IV. BILAN DU SUIVI QUALITE
En 2010, le réseau de suivi qualitatif était constitué de 36 ouvrages patrimoniaux dits « RCS » et de 16 ouvrages départementaux implantés dans le domaine minéralisé de l’Eocène, la partie vulnérable de l’Oligocène ou l’Estuaire (Figure 4).
Les analyses réalisées depuis 1990 (sur certains points) ont permis de définir les caractéristiques géochimiques de chaque nappe et de mettre en évidence des disparités entre aquifères . Il apparaît ainsi :
- que la nappe de l’Eocène inférieur à moyen du domaine minéralisé est la seule à présenter une conductivité moyenne supérieure à 1000 µS/cm*,
- que toutes les nappes présentent une teneur moyenne en fer supérieure à 0,2 mg/l*, celles du Plio-Quaternaire étant les plus chargées,
- que seules les nappes du Secondaire et de l’Eocène inférieur à moyen du domaine minéralisé présentent des teneurs moyennes en fluor supérieures à 1,5 mg/l**.

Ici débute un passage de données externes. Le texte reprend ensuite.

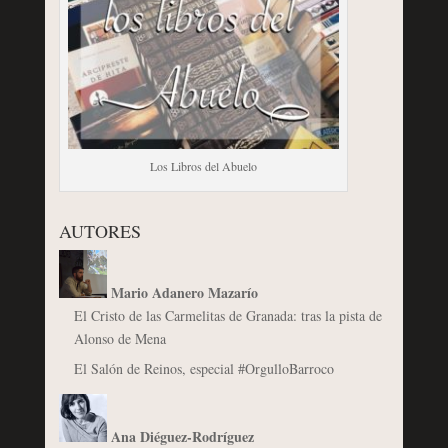
Los Libros del Abuelo
AUTORES
Mario Adanero Mazarío
El Cristo de las Carmelitas de Granada: tras la pista de
Alonso de Mena
El Salón de Reinos, especial #OrgulloBarroco
Ana Diéguez-Rodríguez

* : Référence de qualité des eaux destinées à la consommation humaine
** : Limite de qualité des eaux destinées à la consommation humaine
Pour les nitrates, l’examen des analyses effectuées entre 2004 et 2010 montre que le nombre de détections varie selon les années mais ne présente pas de tendance marquée à la baisse ou à la hausse. Sur cette même période, l’aquifère présentant la teneur moyenne la plus forte correspond à l’Oligocène vulnérable (17,6 mg/l contre 8,0 mg/l pour le Plio-Quaternaire). Il est à noter que cette dernière valeur a été calculée sans tenir compte des teneurs très élevées (comprises entre 108 et 282 mg/l) du forage des Grangeaux à Saint-Avit-Saint-Nazaire (08058X0092) intégré en 2009 en remplacement du forage de Vidasse à Pessac-sur-Dordogne (08055X0003) et que les résultats obtenus sur ce point ne sont pas forcément représentatifs de l’ensemble des réservoirs du Plio-Quaternaire.
Enfin, le dosage systématique des molécules de la rubrique 8 de l’Agence de l’Eau lors des campagnes de prélèvements de 2009 et de 2010 sur les 21 points sollicitant une nappe libre a permis de mettre en évidence les molécules organiques suivantes (Tableau 2). Les résultats de la recherche de ces mêmes molécules par l’ARS en 2010 sont reportés dans ce même tableau.
- Tableau 2 : Nombre de points de contrôle ayant présenté des teneurs supérieures aux limites de détection
(*) : sauf indication contraire dans la cellule
Il apparaît que l’Oligocène est l’aquifère qui s’est caractérisé par la plus haute fréquence de détection (2,64 molécules par point contre 1,56 pour le Plio-Quaternaire en 2010) (taux respectifs de 2,43 et 1,44 en 2009).
On peut aussi mentionner que certaines teneurs dosées en 2010 (atrazine, déséthyl atrazine, simazine, déséthyl simazine, terbuthylazine et tétrachloroéthène) ont été supérieures aux limites de qualité des eaux destinées à la consommation humaine.